It turns out that at least some of those concerns might be unfounded.

Data research firm STR took a look at Airbnb data alongside hotel data in 13 US and international markets. STR compared Airbnb to the biggest hotel chains in the world, like Marriott and Starwood (which are planning to merge), Hilton, Intercontinental Hotels Group, and more.

The data found that Airbnb has more than double the number of listings worldwide than Marriott/Starwood and Hilton combined, but it’s not actually replacing hotels.

Comparing Airbnb and hotels in the first place is “apples to oranges,” as STR senior research analyst Jessica Haywood notes in her breakdown of the data.

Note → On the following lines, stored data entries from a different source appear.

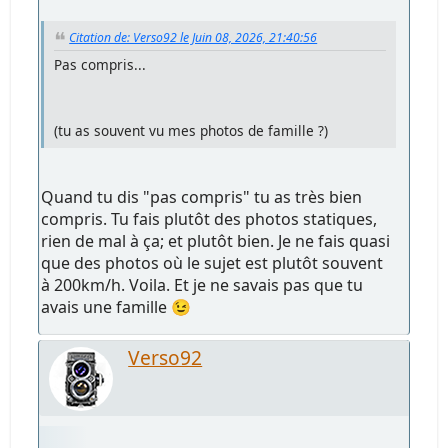
Citation de: Verso92 le Juin 08, 2026, 21:40:56
Pas compris...
(tu as souvent vu mes photos de famille ?)
Quand tu dis "pas compris" tu as très bien
compris. Tu fais plutôt des photos statiques,
rien de mal à ça; et plutôt bien. Je ne fais quasi
que des photos où le sujet est plutôt souvent
à 200km/h. Voila. Et je ne savais pas que tu
avais une famille 😉
Verso92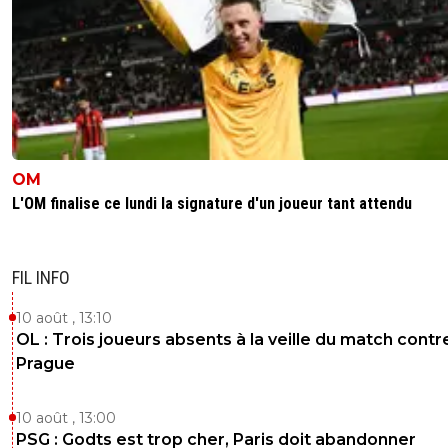
0
+
Répondre
luxcifer
23 avril 2013 à 16:55
+
0
Enfin, je crois surtout que les transferts (joueurs et entra
seront en partie le résultat du grand jeu de chaises musi
qui va pas tarder à commencer. En fonction de ou va le
par exemple, de ce que fait CR7, de qui attire Chelsea, et
risque de bouger. Je suis donc pas bien convaincu par ce
OM
rumeurs si tôt dans le mercato (qui n'a pas encore
L'OM finalise ce lundi la signature d'un joueur tant attendu
commencé).
0
+
Répondre
FIL INFO
sabaka30
23 avril 2013 à 17:01
+
0
10 août , 13:10
a noter que chelsea est loin d etre qualifié pour la
avec une " finale " contre tottenham le 8 mai !! ca
OL : Trois joueurs absents à la veille du match contr
beaucoup joué cette histoire !!
Prague
0
+
Répondre
10 août , 13:00
luxcifer
23 avril 2013 à 17:05
+
0
PSG : Godts est trop cher, Paris doit abandonner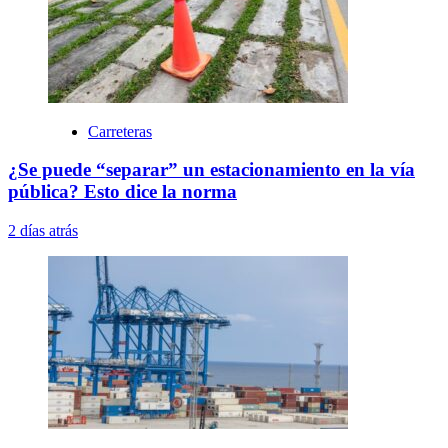
Carreteras
¿Se puede “separar” un estacionamiento en la vía
pública? Esto dice la norma
2 días atrás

Travellers who choose to stay in an Airbnb versus a hotel are often looking for an entirely different type of experience. They want to interact with hosts, want to be immersed in the local culture, or simply can’t afford to stay in a hotel, so will only travel if they have free or very cheap accommodations.

Beyond that, Airbnb offers accommodations that hotels don’t, like shared spaces or more whimsical places like tree houses and tents. Haywood notes that those kinds of atypical lodgings may have skewed her findings. Plus, the data was scraped, which means it was pulled from advertised listings on Airbnb’s website.

Still, hotels crushed Airbnb in terms of occupancy in every market measured in the study.

Hotel occupancy was still significantly higher in major markets like Los Angeles and San Francisco — Airbnb’s home town — and the gap was even larger in international cities like Mexico City and London. Haywood estimates that in US cities, Airbnb is picking up the slack when hotels are full. Hotels also saw higher growth than Airbnb in nearly every US city.

While Airbnb may certainly be stealing a small portion of hotel guests, that portion isn’t nearly enough to unseat traditional lodgings. And while the hotel industry has other qualms with Airbnb — many believe Airbnb is contributing to gentrification and impacting housing costs — there’s no reason to think Airbnb will put hotels out of business anytime soon.